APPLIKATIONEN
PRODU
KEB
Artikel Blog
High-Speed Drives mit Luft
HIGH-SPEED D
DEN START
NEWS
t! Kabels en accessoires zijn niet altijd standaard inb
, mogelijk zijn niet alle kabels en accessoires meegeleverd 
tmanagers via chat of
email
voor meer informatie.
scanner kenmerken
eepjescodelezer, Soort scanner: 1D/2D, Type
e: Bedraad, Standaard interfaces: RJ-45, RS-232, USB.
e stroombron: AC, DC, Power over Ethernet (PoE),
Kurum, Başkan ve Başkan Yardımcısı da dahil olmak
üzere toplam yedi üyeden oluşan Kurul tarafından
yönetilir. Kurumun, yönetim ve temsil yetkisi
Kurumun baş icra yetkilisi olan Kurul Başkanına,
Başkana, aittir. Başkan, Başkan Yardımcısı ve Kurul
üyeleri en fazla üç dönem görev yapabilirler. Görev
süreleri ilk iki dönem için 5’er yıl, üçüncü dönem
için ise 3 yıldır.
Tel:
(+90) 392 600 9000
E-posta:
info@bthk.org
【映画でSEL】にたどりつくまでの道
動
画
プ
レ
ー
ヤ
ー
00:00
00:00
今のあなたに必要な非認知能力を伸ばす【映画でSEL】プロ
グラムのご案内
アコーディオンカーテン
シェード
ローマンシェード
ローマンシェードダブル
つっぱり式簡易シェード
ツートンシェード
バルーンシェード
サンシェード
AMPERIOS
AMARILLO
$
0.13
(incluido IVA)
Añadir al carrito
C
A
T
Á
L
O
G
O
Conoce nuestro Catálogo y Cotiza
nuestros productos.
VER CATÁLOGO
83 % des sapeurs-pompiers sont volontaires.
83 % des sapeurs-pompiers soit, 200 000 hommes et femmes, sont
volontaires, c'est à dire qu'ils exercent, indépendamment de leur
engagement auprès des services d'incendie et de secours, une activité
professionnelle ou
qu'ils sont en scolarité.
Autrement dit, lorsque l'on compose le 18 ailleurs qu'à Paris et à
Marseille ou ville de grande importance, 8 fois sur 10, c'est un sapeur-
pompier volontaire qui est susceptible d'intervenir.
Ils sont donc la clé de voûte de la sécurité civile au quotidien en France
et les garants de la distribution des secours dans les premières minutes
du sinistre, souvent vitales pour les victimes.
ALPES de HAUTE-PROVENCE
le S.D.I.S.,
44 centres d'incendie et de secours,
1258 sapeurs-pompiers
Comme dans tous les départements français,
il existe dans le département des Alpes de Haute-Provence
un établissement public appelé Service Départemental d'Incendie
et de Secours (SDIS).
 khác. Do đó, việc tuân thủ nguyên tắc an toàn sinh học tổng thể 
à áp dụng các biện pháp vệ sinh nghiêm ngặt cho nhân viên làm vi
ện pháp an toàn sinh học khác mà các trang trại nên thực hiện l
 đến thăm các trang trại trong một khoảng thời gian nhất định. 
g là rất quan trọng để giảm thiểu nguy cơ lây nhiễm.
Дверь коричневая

What is needed: Give every entry once more, exactly as it reads.

Response to the task:
APPLIKATIONEN
PRODU
KEB
Artikel Blog
High-Speed Drives mit Luft
HIGH-SPEED D
DEN START
NEWS
t! Kabels en accessoires zijn niet altijd standaard inb
, mogelijk zijn niet alle kabels en accessoires meegeleverd 
tmanagers via chat of
email
voor meer informatie.
scanner kenmerken
eepjescodelezer, Soort scanner: 1D/2D, Type
e: Bedraad, Standaard interfaces: RJ-45, RS-232, USB.
e stroombron: AC, DC, Power over Ethernet (PoE),
Kurum, Başkan ve Başkan Yardımcısı da dahil olmak
üzere toplam yedi üyeden oluşan Kurul tarafından
yönetilir. Kurumun, yönetim ve temsil yetkisi
Kurumun baş icra yetkilisi olan Kurul Başkanına,
Başkana, aittir. Başkan, Başkan Yardımcısı ve Kurul
üyeleri en fazla üç dönem görev yapabilirler. Görev
süreleri ilk iki dönem için 5’er yıl, üçüncü dönem
için ise 3 yıldır.
Tel:
(+90) 392 600 9000
E-posta:
info@bthk.org
【映画でSEL】にたどりつくまでの道
動
画
プ
レ
ー
ヤ
ー
00:00
00:00
今のあなたに必要な非認知能力を伸ばす【映画でSEL】プロ
グラムのご案内
アコーディオンカーテン
シェード
ローマンシェード
ローマンシェードダブル
つっぱり式簡易シェード
ツートンシェード
バルーンシェード
サンシェード
AMPERIOS
AMARILLO
$
0.13
(incluido IVA)
Añadir al carrito
C
A
T
Á
L
O
G
O
Conoce nuestro Catálogo y Cotiza
nuestros productos.
VER CATÁLOGO
83 % des sapeurs-pompiers sont volontaires.
83 % des sapeurs-pompiers soit, 200 000 hommes et femmes, sont
volontaires, c'est à dire qu'ils exercent, indépendamment de leur
engagement auprès des services d'incendie et de secours, une activité
professionnelle ou
qu'ils sont en scolarité.
Autrement dit, lorsque l'on compose le 18 ailleurs qu'à Paris et à
Marseille ou ville de grande importance, 8 fois sur 10, c'est un sapeur-
pompier volontaire qui est susceptible d'intervenir.
Ils sont donc la clé de voûte de la sécurité civile au quotidien en France
et les garants de la distribution des secours dans les premières minutes
du sinistre, souvent vitales pour les victimes.
ALPES de HAUTE-PROVENCE
le S.D.I.S.,
44 centres d'incendie et de secours,
1258 sapeurs-pompiers
Comme dans tous les départements français,
il existe dans le département des Alpes de Haute-Provence
un établissement public appelé Service Départemental d'Incendie
et de Secours (SDIS).
 khác. Do đó, việc tuân thủ nguyên tắc an toàn sinh học tổng thể 
à áp dụng các biện pháp vệ sinh nghiêm ngặt cho nhân viên làm vi
ện pháp an toàn sinh học khác mà các trang trại nên thực hiện l
 đến thăm các trang trại trong một khoảng thời gian nhất định. 
g là rất quan trọng để giảm thiểu nguy cơ lây nhiễm.
Дверь коричневая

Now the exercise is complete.